▸ **What to produce**:
What is the number of lines in these records with "said" in them? Answer with that number only.

━━ Extracted material

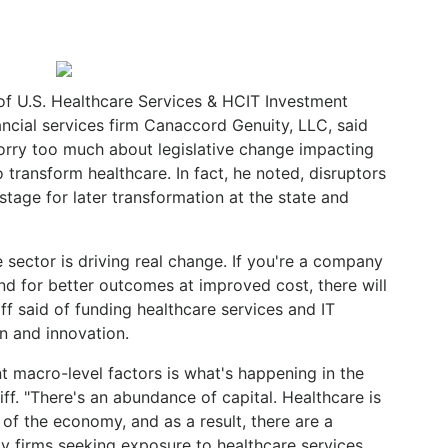
of U.S. Healthcare Services & HCIT Investment
ancial services firm Canaccord Genuity, LLC, said
worry too much about legislative change impacting
 transform healthcare. In fact, he noted, disruptors
 stage for later transformation at the state and
e sector is driving real change. If you're a company
d for better outcomes at improved cost, there will
iff said of funding healthcare services and IT
n and innovation.
t macro-level factors is what's happening in the
iff. "There's an abundance of capital. Healthcare is
of the economy, and as a result, there are a
ty firms seeking exposure to healthcare services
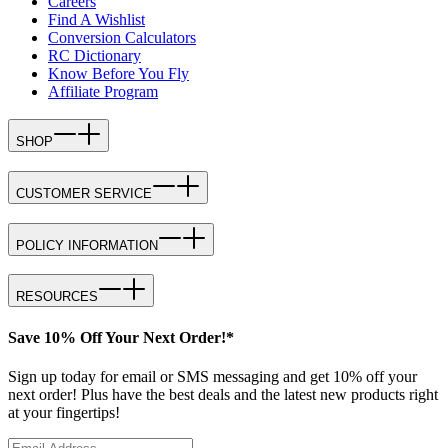
Careers
Find A Wishlist
Conversion Calculators
RC Dictionary
Know Before You Fly
Affiliate Program
SHOP
CUSTOMER SERVICE
POLICY INFORMATION
RESOURCES
Save 10% Off Your Next Order!*
Sign up today for email or SMS messaging and get 10% off your
next order! Plus have the best deals and the latest new products right
at your fingertips!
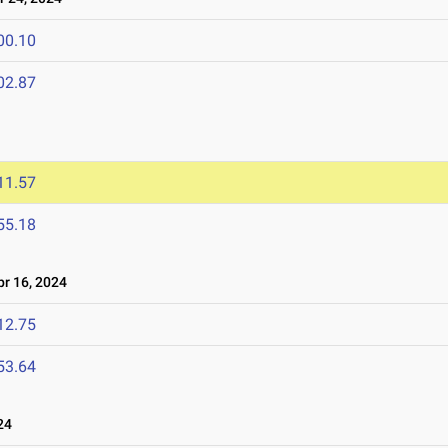
00.10
02.87
11.57
55.18
r 16, 2024
12.75
53.64
24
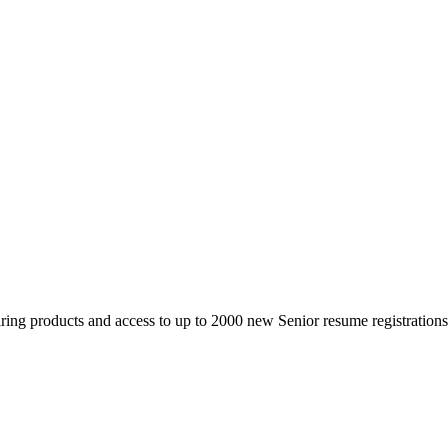
 products and access to up to 2000 new Senior resume registrations da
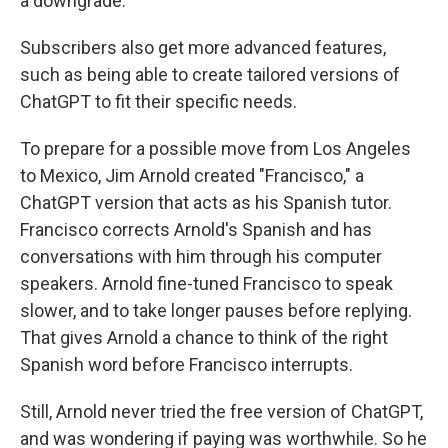
a downgrade.
Subscribers also get more advanced features,
such as being able to create tailored versions of
ChatGPT to fit their specific needs.
To prepare for a possible move from Los Angeles
to Mexico, Jim Arnold created "Francisco," a
ChatGPT version that acts as his Spanish tutor.
Francisco corrects Arnold's Spanish and has
conversations with him through his computer
speakers. Arnold fine-tuned Francisco to speak
slower, and to take longer pauses before replying.
That gives Arnold a chance to think of the right
Spanish word before Francisco interrupts.
Still, Arnold never tried the free version of ChatGPT,
and was wondering if paying was worthwhile. So he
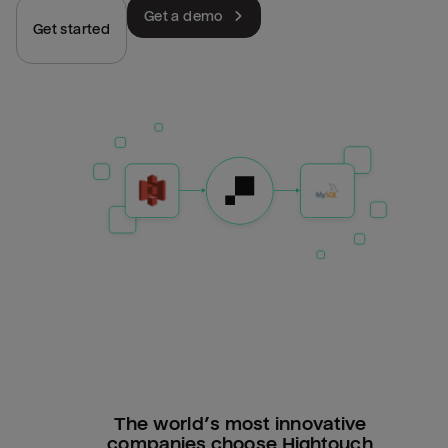
Get a demo
Get started
The world’s most innovative
companies choose Hightouch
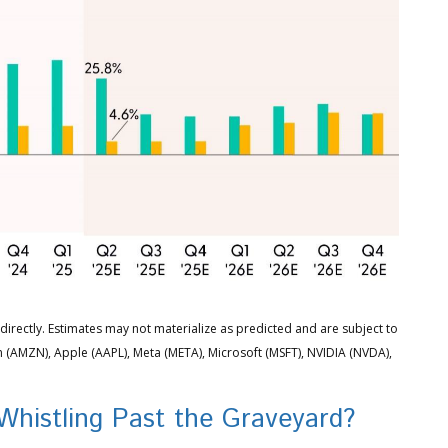
irectly. Estimates may not materialize as predicted and are subject to
(AMZN), Apple (AAPL), Meta (META), Microsoft (MSFT), NVIDIA (NVDA),
Whistling Past the Graveyard?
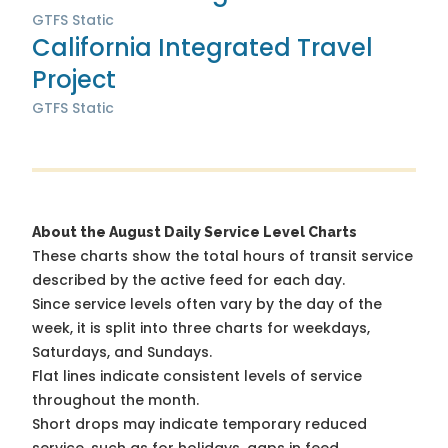
GTFS Static
California Integrated Travel
Project
GTFS Static
About the August Daily Service Level Charts
These charts show the total hours of transit service
described by the active feed for each day.
Since service levels often vary by the day of the
week, it is split into three charts for weekdays,
Saturdays, and Sundays.
Flat lines indicate consistent levels of service
throughout the month.
Short drops may indicate temporary reduced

━━━━

▸ **Answer area**:
2